[GIVEN RECORDS Boundary: Start]

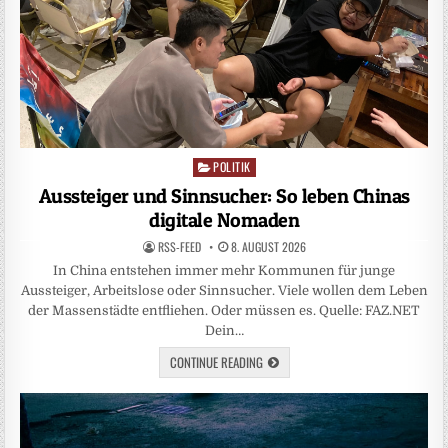
POLITIK
Posted
in
Aussteiger und Sinnsucher: So leben Chinas
digitale Nomaden
RSS-FEED
8. AUGUST 2026
In China entstehen immer mehr Kommunen für junge
Aussteiger, Arbeitslose oder Sinnsucher. Viele wollen dem Leben
der Massenstädte entfliehen. Oder müssen es. Quelle: FAZ.NET
Dein…
CONTINUE READING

[GIVEN RECORDS Boundary: End]

> **PROBLEM REQUIREMENTS**: With the pictures removed, return each record above exactly as given.

> **RESULT FOR THIS TASK**:
POLITIK
Posted
in
Aussteiger und Sinnsucher: So leben Chinas
digitale Nomaden
RSS-FEED
8. AUGUST 2026
In China entstehen immer mehr Kommunen für junge
Aussteiger, Arbeitslose oder Sinnsucher. Viele wollen dem Leben
der Massenstädte entfliehen. Oder müssen es. Quelle: FAZ.NET
Dein…
CONTINUE READING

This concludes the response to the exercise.